OK, the obvious question raised by all this, that I thought of as soon as I heard it: why wouldn't Bush have trumpeted this sacrifice during his first term? Sure, he didn't bring it up, and it might have been awkward if he had. But considering that, back in 2003, he had Jeff Gannon operating within the White House press room, and undoubtedly had other ways (Fox News, perhaps?) to get softball questions lobbed to him that he could knock out of the park, it seems that he had every opportunity to advertise this "sacrifice" back when it could have helped him, when he was running for re(?)-election in 2004. But that didn't happen. And I found myself wondering--why? Why are we just hearing about this now, after five years?

Well, there's an easy answer, one I first heard about from Keith Olbermann in his special comment from last night's episode of "Countdown": Bush was lying. First, by saying that his decision to stop playing golf happened in the wake of the De Mello killing: there's ample reportage to indicate that he played golf at least twice after the De Mello killing, as recently as Oct. 13, 2003, two months later. And the second part of the answer is even more damning. Olbermann mentioned it, and Al Kamen of the Washington Post confirms it: In late 2003, President Bush was plagued by a persistent knee injury that forced him to undergo surgery, after which he had to permanently give up running. No one can be absolutely sure that his post-surgery recovery program also forced him to give up golf, but considering that the De Mello-related explanation has been proven incorrect, and that only two months separate Bush's last recorded golf game and that knee surgery, it's entirely possible that this was the culprit. Furthermore, as has been pointed out in many places, Bush's commitment to solidarity with the troops has not stopped him from taking more vacation time than any other president in U.S. history. So obviously, it's not just his concern for the troops that keeps him from playing golf. After all, once he's on vacation, who cares what exactly he's doing with it? Is sitting in the afternoon sun drinking a mint julep on the veranda in Crawford (not that I can prove Bush has ever done THAT either) somehow easier for the mother of a deceased veteran to see?

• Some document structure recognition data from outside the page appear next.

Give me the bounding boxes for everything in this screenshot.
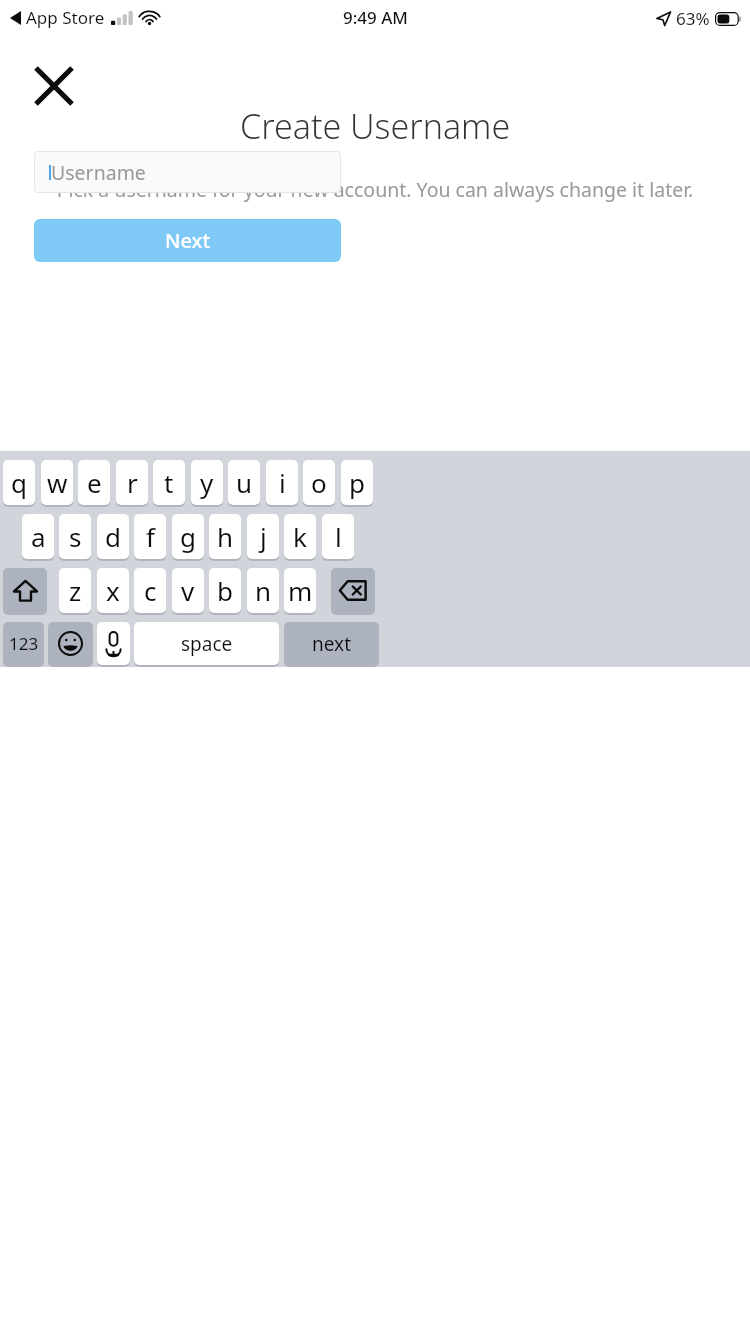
staticText: i (279, 465, 286, 500)
staticText: u (236, 465, 253, 500)
button[interactable]: Username (34, 151, 341, 193)
button[interactable]: 123 (3, 622, 44, 665)
staticText: q (11, 465, 27, 500)
button[interactable]: l (322, 514, 354, 559)
staticText: d (105, 519, 121, 554)
button[interactable]: r (116, 460, 148, 505)
button[interactable]: b (209, 568, 241, 613)
button[interactable]: space (134, 622, 279, 665)
staticText: h (217, 519, 234, 554)
staticText: e (87, 465, 102, 500)
button[interactable]: key (97, 622, 130, 665)
button[interactable]: y (191, 460, 223, 505)
staticText: App Store (26, 6, 105, 29)
button[interactable]: v (172, 568, 204, 613)
staticText: Username (51, 159, 146, 186)
button[interactable]: key (3, 568, 47, 613)
staticText: t (164, 465, 174, 500)
button[interactable]: q (3, 460, 35, 505)
staticText: n (255, 573, 272, 608)
staticText: y (200, 465, 214, 500)
staticText: 63% (676, 7, 710, 30)
button[interactable]: g (172, 514, 204, 559)
button[interactable]: p (341, 460, 373, 505)
button[interactable]: w (41, 460, 73, 505)
button[interactable]: Next (34, 219, 341, 262)
button[interactable]: k (284, 514, 316, 559)
button[interactable]: z (59, 568, 91, 613)
button[interactable]: a (22, 514, 54, 559)
staticText: 9:49 AM (343, 6, 408, 29)
staticText: m (288, 573, 313, 608)
button[interactable]: key (331, 568, 375, 613)
button[interactable]: next (284, 622, 379, 665)
staticText: c (144, 573, 157, 608)
button[interactable]: n (247, 568, 279, 613)
staticText: z (69, 573, 82, 608)
button[interactable]: f (134, 514, 166, 559)
staticText: 123 (9, 632, 39, 655)
staticText: Pick a username for your new account. Yo… (53, 176, 697, 203)
button[interactable]: o (303, 460, 335, 505)
staticText: k (293, 519, 307, 554)
button[interactable]: m (284, 568, 316, 613)
staticText: v (181, 573, 195, 608)
staticText: g (180, 519, 196, 554)
button[interactable]: t (153, 460, 185, 505)
staticText: space (181, 631, 233, 657)
button[interactable]: j (247, 514, 279, 559)
button[interactable]: e (78, 460, 110, 505)
button[interactable]: s (59, 514, 91, 559)
button[interactable]: d (97, 514, 129, 559)
staticText: Create Username (240, 103, 511, 149)
button[interactable]: key (48, 622, 93, 665)
staticText: x (106, 573, 120, 608)
button[interactable]: x (97, 568, 129, 613)
staticText: Next (165, 227, 211, 254)
staticText: next (312, 631, 351, 657)
button[interactable]: u (228, 460, 260, 505)
button[interactable]: Close (18, 50, 90, 122)
staticText: a (31, 519, 46, 554)
staticText: j (260, 519, 267, 554)
staticText: r (127, 465, 138, 500)
button[interactable]: h (209, 514, 241, 559)
staticText: w (47, 465, 68, 500)
staticText: l (335, 519, 342, 554)
staticText: o (311, 465, 327, 500)
button[interactable]: i (266, 460, 298, 505)
button[interactable]: c (134, 568, 166, 613)
staticText: b (217, 573, 233, 608)
staticText: p (349, 465, 365, 500)
staticText: f (146, 519, 155, 554)
staticText: s (69, 519, 82, 554)
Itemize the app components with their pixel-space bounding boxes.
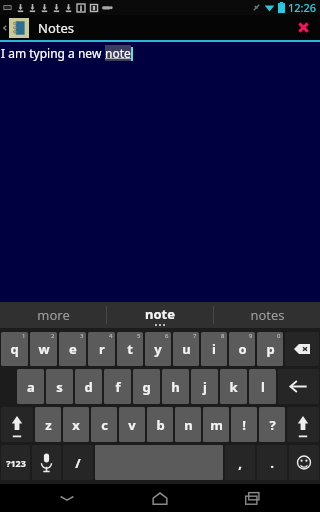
staticText: j: [203, 378, 207, 396]
staticText: Notes: [38, 19, 74, 37]
button[interactable]: Shift: [287, 407, 319, 442]
staticText: 2: [51, 332, 55, 340]
staticText: w: [38, 340, 50, 358]
button[interactable]: y: [145, 332, 171, 366]
staticText: q: [10, 340, 19, 358]
staticText: note: [145, 305, 175, 323]
staticText: u: [182, 340, 191, 358]
staticText: m: [210, 416, 223, 434]
staticText: d: [84, 378, 93, 396]
button[interactable]: Shift: [1, 407, 33, 442]
button[interactable]: r: [88, 332, 115, 366]
staticText: notes: [250, 306, 285, 324]
staticText: 1: [22, 332, 26, 340]
staticText: t: [127, 340, 133, 358]
button[interactable]: e: [59, 332, 86, 366]
button[interactable]: Close: [286, 15, 320, 40]
button[interactable]: ?123: [1, 445, 30, 480]
staticText: y: [154, 340, 162, 358]
button[interactable]: Home: [134, 484, 186, 512]
button[interactable]: n: [175, 407, 201, 442]
staticText: b: [156, 416, 165, 434]
button[interactable]: g: [133, 369, 160, 404]
button[interactable]: note: [107, 302, 213, 328]
button[interactable]: a: [17, 369, 44, 404]
staticText: 9: [249, 332, 253, 340]
button[interactable]: z: [35, 407, 61, 442]
button[interactable]: v: [119, 407, 145, 442]
staticText: note: [105, 45, 131, 61]
staticText: more: [37, 306, 70, 324]
staticText: /: [75, 454, 81, 472]
button[interactable]: ?: [259, 407, 285, 442]
staticText: s: [56, 378, 63, 396]
button[interactable]: u: [173, 332, 199, 366]
staticText: k: [229, 378, 238, 396]
staticText: n: [184, 416, 193, 434]
staticText: p: [266, 340, 275, 358]
staticText: 7: [193, 332, 197, 340]
button[interactable]: j: [191, 369, 218, 404]
button[interactable]: p: [257, 332, 283, 366]
staticText: o: [238, 340, 247, 358]
button[interactable]: /: [63, 445, 93, 480]
staticText: I am typing a new: [1, 45, 105, 61]
button[interactable]: Backspace: [285, 332, 319, 366]
button[interactable]: I am typing a new: [0, 42, 320, 302]
button[interactable]: Voice input: [32, 445, 61, 480]
staticText: !: [242, 416, 246, 434]
staticText: 5: [137, 332, 141, 340]
button[interactable]: !: [231, 407, 257, 442]
staticText: x: [72, 416, 80, 434]
button[interactable]: .: [257, 445, 287, 480]
button[interactable]: i: [201, 332, 227, 366]
button[interactable]: Recent apps: [227, 484, 279, 512]
button[interactable]: x: [63, 407, 89, 442]
staticText: e: [69, 340, 77, 358]
button[interactable]: b: [147, 407, 173, 442]
button[interactable]: f: [104, 369, 131, 404]
button[interactable]: o: [229, 332, 255, 366]
button[interactable]: t: [117, 332, 143, 366]
button[interactable]: w: [30, 332, 57, 366]
button[interactable]: Enter: [278, 369, 319, 404]
staticText: h: [171, 378, 180, 396]
button[interactable]: notes: [214, 302, 320, 328]
button[interactable]: h: [162, 369, 189, 404]
staticText: g: [142, 378, 151, 396]
button[interactable]: q: [1, 332, 28, 366]
staticText: v: [128, 416, 136, 434]
staticText: z: [45, 416, 52, 434]
staticText: 0: [277, 332, 281, 340]
staticText: 4: [109, 332, 113, 340]
button[interactable]: k: [220, 369, 247, 404]
button[interactable]: m: [203, 407, 229, 442]
staticText: r: [99, 340, 105, 358]
button[interactable]: c: [91, 407, 117, 442]
staticText: .: [270, 454, 274, 472]
button[interactable]: Hide keyboard: [41, 484, 93, 512]
staticText: 12:26: [288, 0, 317, 15]
button[interactable]: Back: [0, 15, 9, 40]
button[interactable]: d: [75, 369, 102, 404]
button[interactable]: more: [0, 302, 106, 328]
staticText: 6: [165, 332, 169, 340]
staticText: l: [261, 378, 265, 396]
staticText: 3: [80, 332, 84, 340]
staticText: ?: [269, 416, 276, 434]
button[interactable]: s: [46, 369, 73, 404]
staticText: a: [27, 378, 35, 396]
staticText: i: [212, 340, 216, 358]
staticText: ,: [238, 454, 242, 472]
staticText: c: [101, 416, 108, 434]
button[interactable]: ,: [225, 445, 255, 480]
staticText: ?123: [6, 457, 26, 469]
button[interactable]: Emoji: [289, 445, 319, 480]
staticText: 8: [221, 332, 225, 340]
button[interactable]: l: [249, 369, 276, 404]
staticText: f: [115, 378, 121, 396]
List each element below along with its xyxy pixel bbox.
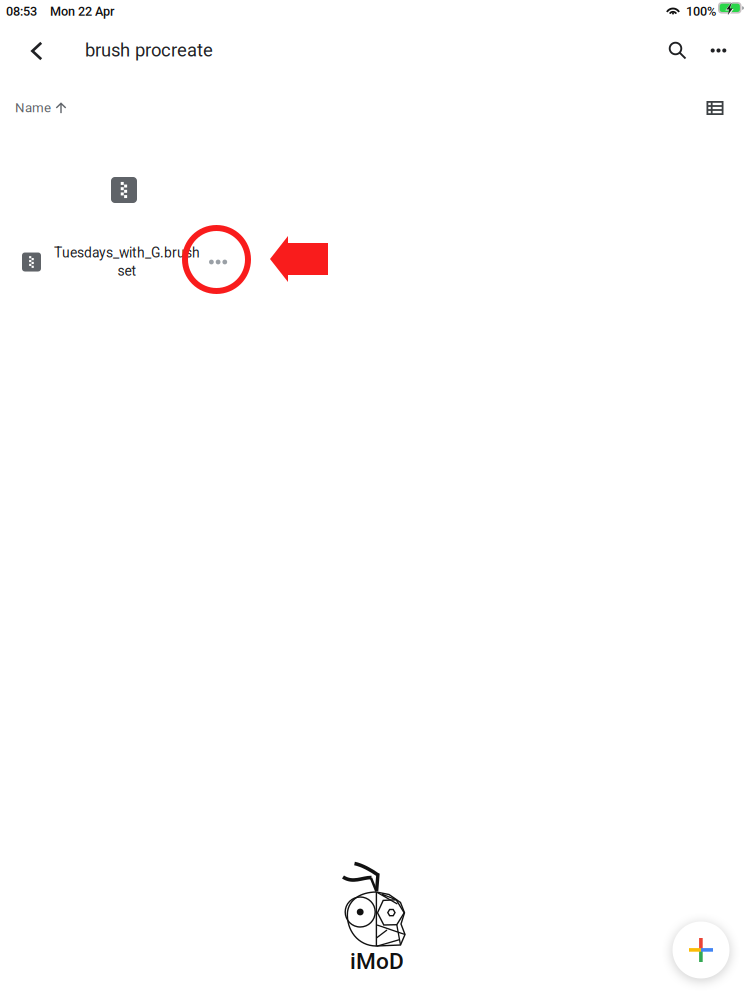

So the question remains, why would Bush say the whole thing in the first place? After all, the fact that he either didn't remember when he stopped golfing or remembered but chose to lie about it should indicate that it wasn't an incredibly planned-out response. And knowing how Bush typically operates--not in a smart way, but definitely in a manner that indicates a certain amount of animal cunning--I'm thinking he just got a surprising question and decided to think on his feet and come up with a way to spin the answer in his favor. It could have worked, too, if it weren't for those pesky, meddling AP cameras. Makes you wonder how many other times he's done this same sort of revisionist history on other actions and motivations of his at other points during his presidency.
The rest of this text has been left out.